Writer’s Block

I used to love writing. I still do, but now I have a lot of trouble pouring out my thoughts on paper (or a keyboard) in any form of coherent manner. There just seems to be this hesitation that never used to be there. What if people hate what I write? What if I come across sounding wanky and egotistical? Why am I so unsure of myself? *cue smacking my head on the desk repeatedly*

I have started sharing my stories again, personal ones, and every single time without fail I am filled with anxiety and spend ages hovering over the ‘post’ key. It feels so freaking stupid, I know logically that nothing bad is going to happen, nearly everyone has a blog these days, it’s amazing. I love reading people’s personal thoughts and cheering them on their journey, so why would mine be any different?

I attended a personal development retreat recently, and the first exercise we did was to write down our personal story, just pen to paper, keep writing for half an hour solid. That part was easy, I just turned my brain off and kept scribbling until I was told to stop. Surprisingly I had filled up pages and pages, I hadn’t written this much in ages and I was starting to feel quite proud of myself. It felt good to get some things out on paper.

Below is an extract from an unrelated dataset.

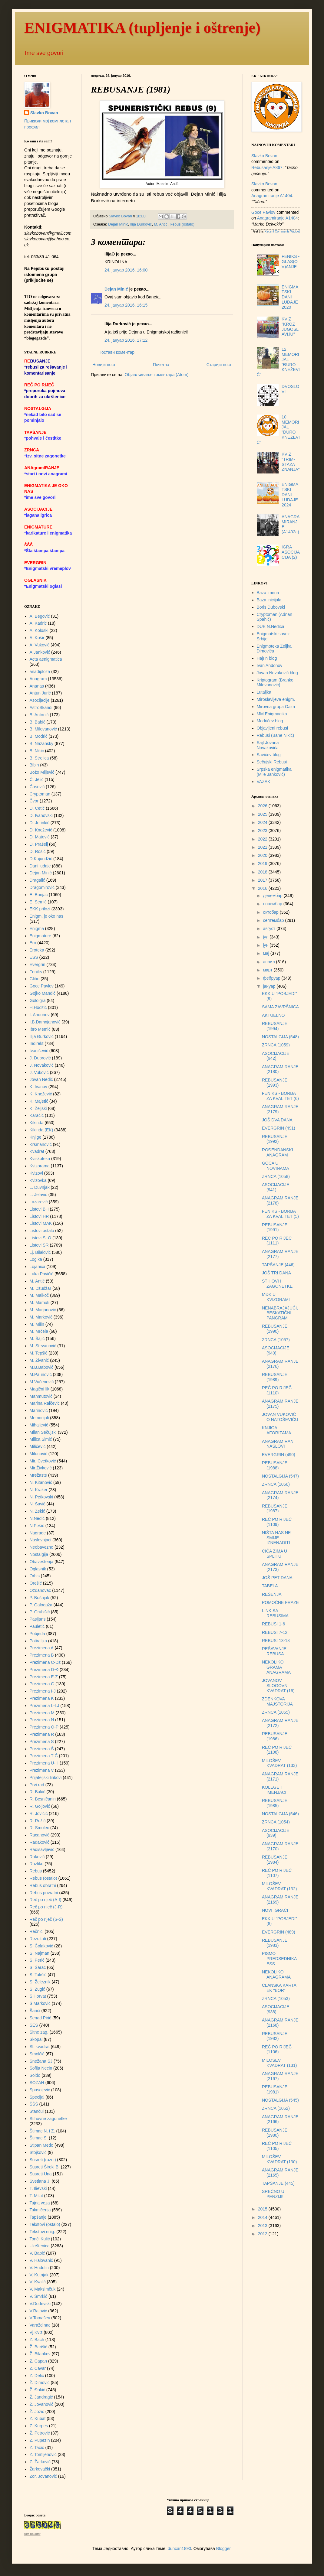 This screenshot has height=2576, width=324. What do you see at coordinates (279, 1988) in the screenshot?
I see `ČLANSKA KARTA EK "BOR"` at bounding box center [279, 1988].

“Now read it to the person next to you”

Wut.

My palms started sweating and I could feel an anxiety attack coming on. Luckily it was their turn first and I was blown away by the honesty and trust as she just poured her heart out to a complete stranger. So I held space and tried not to cry, and trusted her to do the same for me. It was hard. Like, really hard. I was an attractive mess, tears and snot pouring down my face by the end of it. I didn’t realize how much certain things still hurt to talk about. Then we did it again. And again. Kept repeating our story until it didn’t hurt anymore.

That weekend was hard, and I am still processing some of the things that came up for me, even though it was about a month ago now. While I am still scared shitless about sharing personal things out of fear of judgement, I know I can do it and not die. So I’m going to do it, and keep doing it until I feel confidant and stop caring what people think of me.